But even as U.S. farmers prospered in 2011, those working on farms had less to celebrate.

The nation’s agricultural mecca — Fresno Country, California — had the state’s highest agricultural sales ($5.9 billion) and its highest poverty rate – 27 percent. More than 36 percent of the county’s children were poor, also the highest rate in the state. As one agricultural expert puts it, “High farm sales and high poverty rates often go together.”

Low wages, the seasonal nature of agricultural work, and, for many, unauthorized immigration status make it difficult for farm workers and their families to escape poverty. Farm workers’ high poverty rates aren’t totally attributable to immigration status, but it’s certainly one of the causes: 71 percent of all hired farm workers in the United States are immigrants, and about half of them are in the country illegally.
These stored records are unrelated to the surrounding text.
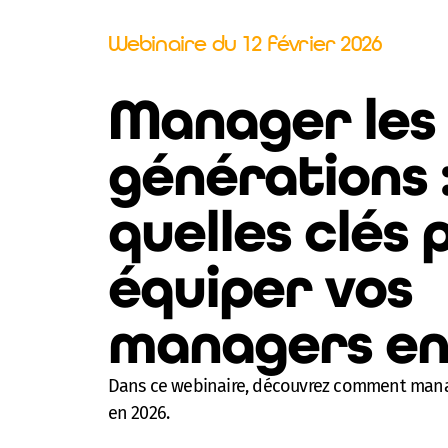
Webinaire du 12 février 2026
Manager les
générations 
quelles clés 
équiper vos
managers en 
Dans ce webinaire, découvrez comment mana
en 2026.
Poverty among farm worker families has decreased greatly since the mid-1990s, when more than half of all farm worker families were poor. Today 23 percent of farm workers nationally live below the poverty line.

Although many farm worker families have escaped poverty, their wages have increased slowly. Between 1989 and 2009 the value of U.S. agricultural exports rose 250 percent while average hourly farm worker wages increased 18 percent ($1.52) from $8.55 to $10.07. 

In addition to not adequately sharing in the profits of agriculture, farm workers face increased threats on other fronts.

In October 2011, the U.S. Immigrations and Customs Enforcement (ICE) announced its highest-ever number of removals: 396,906 for fiscal year 2011.

About 55 percent of all individuals removed had been convicted of felonies or misdemeanors. Although most of us can agree that all unauthorized immigrants convicted of serious crimes should be removed from the United States, removing those who are guilty of petty traffic violations, or have no criminal history at all, damages families and doesn’t serve the country.

Of ICE’s almost 400,000 removals for FY 2011, only 6,967  — or about 2 percent — were deported for crimes such as homicide or sexual assault.  

For the 45 percent of deportees with no criminal record, they were guilty of being in the wrong place at the wrong time.

There are no easy answers to the predicament of many immigrant farm worker families. But any solution should include some sort of legalization.

Immigrant farm workers need assurance that an I-9 audit won’t destroy their livelihoods and legalization would facilitate immigrants’ deeper integration into rural communities, since they could then invest in their new homes and neighborhoods.

Legalization wouldn’t completely solve the problem of poverty among immigrant farm workers, but it would be a step in the right direction.